Thursday, June 23, 2016

Super Soaked

I got my nephew the Nerf Super Soaker Zombie Strike Splatterblast Blaster for his birthday. The description: “One-handed Splatter blast water blaster;  Lets you soak your target from up to 30 feet away with 4 streams of water; Water tank lights up; Holds up to 35 fluid ounces.” It’s perfect for an energetic kid. To break in the blaster, my nephew invited his father to play and gave him a squirt gun to defend himself. Smart young man – he gets the Super Soaker and only has to fend off a squirt gun. (There must be something to genetics!) Being outgunned is an apt metaphor for what’s happening in Washington these days.

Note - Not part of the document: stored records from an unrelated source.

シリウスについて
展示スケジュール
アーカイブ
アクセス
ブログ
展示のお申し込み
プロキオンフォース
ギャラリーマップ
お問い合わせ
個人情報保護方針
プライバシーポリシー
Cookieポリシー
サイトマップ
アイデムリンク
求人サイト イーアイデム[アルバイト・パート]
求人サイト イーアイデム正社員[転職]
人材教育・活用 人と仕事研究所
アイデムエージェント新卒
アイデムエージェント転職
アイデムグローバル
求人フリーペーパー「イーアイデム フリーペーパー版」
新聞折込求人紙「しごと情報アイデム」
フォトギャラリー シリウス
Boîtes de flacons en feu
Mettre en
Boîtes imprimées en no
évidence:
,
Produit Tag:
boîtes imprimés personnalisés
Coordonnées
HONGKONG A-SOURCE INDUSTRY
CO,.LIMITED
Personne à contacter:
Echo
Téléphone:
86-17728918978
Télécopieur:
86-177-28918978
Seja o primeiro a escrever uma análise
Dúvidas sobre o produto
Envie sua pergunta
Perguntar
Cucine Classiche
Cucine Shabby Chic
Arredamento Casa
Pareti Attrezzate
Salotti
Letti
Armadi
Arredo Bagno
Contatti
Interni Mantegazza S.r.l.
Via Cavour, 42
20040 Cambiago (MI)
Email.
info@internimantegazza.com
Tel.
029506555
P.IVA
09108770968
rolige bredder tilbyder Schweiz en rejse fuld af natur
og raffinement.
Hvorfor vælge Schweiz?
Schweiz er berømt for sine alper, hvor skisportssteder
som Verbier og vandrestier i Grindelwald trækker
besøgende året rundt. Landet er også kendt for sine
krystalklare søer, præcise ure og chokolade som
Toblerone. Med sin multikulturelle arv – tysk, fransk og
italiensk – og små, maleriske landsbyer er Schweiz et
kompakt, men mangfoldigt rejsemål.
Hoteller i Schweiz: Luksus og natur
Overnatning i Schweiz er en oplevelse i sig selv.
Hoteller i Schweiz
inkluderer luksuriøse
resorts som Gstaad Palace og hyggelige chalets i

Ten days after the worst mass shooting in U.S. history the U.S. Senate defeated four bills aimed at limiting assault rifles. They were largely on major party line basis. CNN reported: “Tough election year politics, paired with disputes over the effectiveness of each party's ideas, proved too powerful to break the longstanding partisan gridlock that's surrounded gun issues for years.”


Democrats in the House staged a sit in demanding a vote on two of the four bills that were already defeated in the Senate. It was a masterful public relations move – if pointless legislatively since even if the House miraculously passed them the senate already had defeated them.

The Boston Globe wrapped its paper on June 16, 2016 with a 4-page Opinion piece entitled “Make It Stop.” Included is a rich variety of statistics supporting their thesis: “Greed, legislative cowardice, advanced technology — that is how we got here. The United States has been pummeled by gun violence since the assault weapons ban expired in 2004. One class of gun, semiautomatic rifles, is largely responsible. But this nation cannot be a hostage of fear. We can make it stop.”

There once was an assault weapons ban. From Wikipedia: “The ten-year ban was passed by the U.S. Congress on September 13, 1994, and signed into law by then President Bill Clinton the same day. The ban only applied to weapons manufactured after the date of the ban's enactment, and it expired on September 13, 2004.”

Several reports showed that there was no measurable impact on the restriction of firearms and gun violence. The Brady Center found differently: “in the five-year period before enactment of the Federal Assault Weapons Act (1990-1994), assault weapons named in the Act constituted 4.82% of the crime gun traces ATF conducted nationwide. Since the law’s enactment, however, these assault weapons have made up only 1.61% of the guns ATF has traced to crime.”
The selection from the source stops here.